Desde aquella ventana se veía todo:
el que iba, el que venía, los que se escondían o los que deseaban ser vistos;
nada ni nadie se escapaba a aquellos ojos que todo lo miraban tras aquella
ventana ; una ventana como hay muchas, cuadrada, con su cerco de madera,
cristales con aguas y unos visillos que dejaban ver sin ser visto. Pero, los
que pasaban ante ella, apretaban el paso para que la mirada que salía de allí
les rozase lo menos posible; era casi como si te hubiera caído una mancha o te
fuera a quemar alguna llama escapada de una invisible hoguera; te dejaba una
sensación de suciedad o, quizás, una sensación de que tu alma había sido
desnudada sin quererlo tú.
La casa estaba a la salida del
pueblo, en el camino que llevaba a la vecina localidad de Blascoeles, a la
izquierda, cuando ya habías dejado atrás las tapias de unas huertas y asomaban
a la derecha los árboles de un prado umbroso y fresco junto al arroyo del
Barranco.
Era una casa como cualquier otra, de
piedra, toda ella encalada, una sola planta coronada por un desván alto, y
allí, en medio de la pared que daba al camino, se abrían dos ventanas; una de
ellas siempre estaba cerrada con fuertes contraventanas de madera, la otra,
velada por una tenue cortina, siempre estaba así, abierta; por la noche, salían
de ella destellos rojizos que iluminaban muy débilmente el interior, o eso se
suponía, pues nadie se había atrevido nunca a mirar por ella desde fuera; y en
esa ventana era donde, al pasar, sentías que un par de ojos (o más, quizás), te
seguían hasta que desaparecías de su vista.

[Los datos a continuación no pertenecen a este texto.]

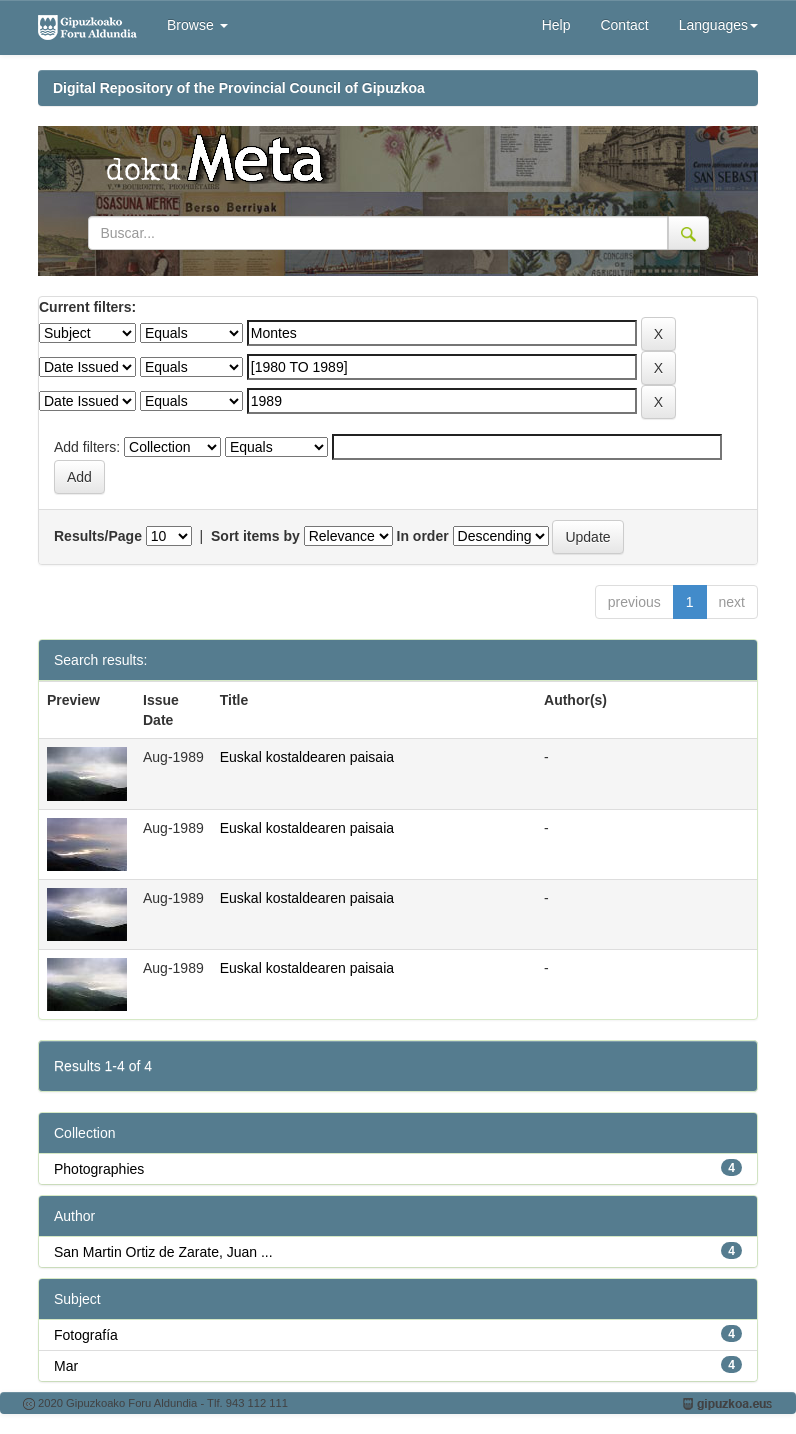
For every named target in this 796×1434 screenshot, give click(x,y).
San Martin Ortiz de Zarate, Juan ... (163, 1252)
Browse (197, 25)
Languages (718, 25)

Era algo psicológico, no veías nada,
pero sentías una opresión en la nuca que no te dejaba; estabas seguro que si te
volvías con una determinada velocidad ibas a sorprender un rostro pegado a los
cristales que te seguía… pero, si lo hacías, por muy rápido que fueras, sólo te
encontrabas con aquella pared muda, sorda… pero no ciega.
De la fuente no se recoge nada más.